Third, if you really like to roll against players, you could just subtract 10 from the fixed DCs and roll a d20 plus the remaining number. That solves my “GM fingers itching to roll dice” feeling.
But now I feel it doesn’t mesh with the game’s “fast and simple” design philosophy.
I’m bipolar, I change ideas midpost… deal with it. 🙂
So let’s dig deeper…
What if we applied some ideas from my Mouseburning post? First, decide if any given contest is the most important, rate-limiting step of the overall challenge. If it isn’t, don’t bother rolling, assume moderate success and move on to the next part of the challenge. If it is, determine how badly the players want to succeed. Are they willing to burn one of their icon relationship 5s or 6s for it? If so, grant a success without rolling. Spending a 5 means success with a price: something goes wrong or something unplanned happens. If they spend a 6, they win and they come out with a clear story/game advantage after the scene.
As I was writing this post, I dimly remembered a forum post from a few years ago about using dungeon exploration to solve non-combat contest… it can be summed up as “Say Yes or Face the Dungeon.” Taking a page from that great post, if you don’t believe characters could conceivably obtain what they want in a social encounter, or if they roll against a fixed difficulty and fail, you could figuratively drop a dungeon on them. Have a NPC, possibly an Icon agent, require the PCs undertake a quest in a dungeon/city/forest/etc in return for obtaining what they seek.
Save vs. Red Tape
Here’s an example that follows one of the hanging plot hooks of my current campaign.
Our intrepid heroes have crucial information they decide to relate to the Emperor, or far more likely, one of his agents. The Paladin uses his contact as an Imperial Guard to obtain an audience with a disinterested minor bureaucrat. I see no need to roll to get there, the paladin’s background and One Unique Thing makes getting there a technicality.
Dealing with the functionary though, THAT is an interesting challenge.

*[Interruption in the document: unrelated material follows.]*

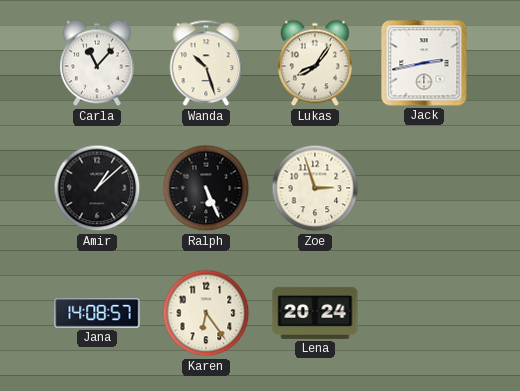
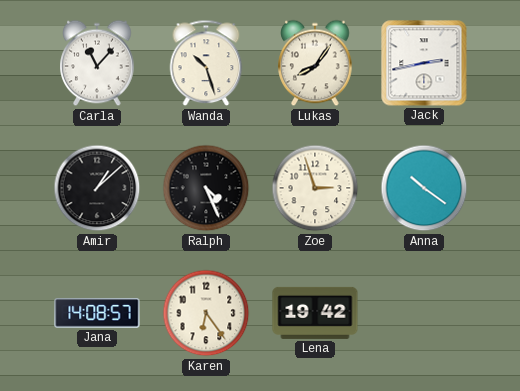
Ralph: 5:26 -> 4:26
Anna: none -> 10:21
Lena: 20:24 -> 19:42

I could play up how bureaucracy is slowly neutering the might of the Empire. I would probably either have the level 2 Paladin play against a difficulty of 17 (using my early ideas) or ask the player if he was willing to burn his “Emperor” relationship on it. If he gave me a 5, I’d probably have the bureaucrat imply that a bribe would considerably shorten the 3 month waiting period (success with a price). If he (or any other player) “spent” one of their 6s, the players would get rapid access to one of the Emperor’s junior advisors. We’d all work out how the icon relationship led to such a success.

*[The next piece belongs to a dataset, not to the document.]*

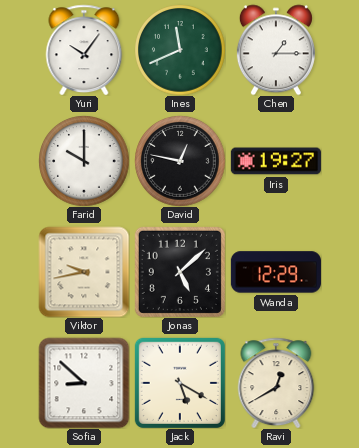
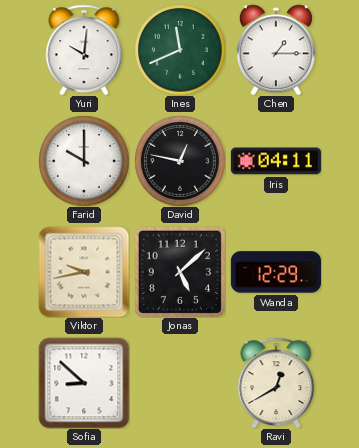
Yuri: 10:06 -> 10:01
Iris: 19:27 -> 04:11
Jack: 5:20 -> none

Had we gone the “roll for it” way and the PC failed, or had the players refused to spend an icon relationship on the task, the bureaucrat would have explained how sorry he was and couldn’t help … unless they did this HUGE favor for him: “acquire” a bottle of the Archmage’s Very Special Cognac from one of the Shadow Prince’s vault-cellars in the city.
“It’s for my daughter’s wedding. You must understand, I need to impress the groom’s father but I just can’t afford it.”
My problem is solved! How would you go at it?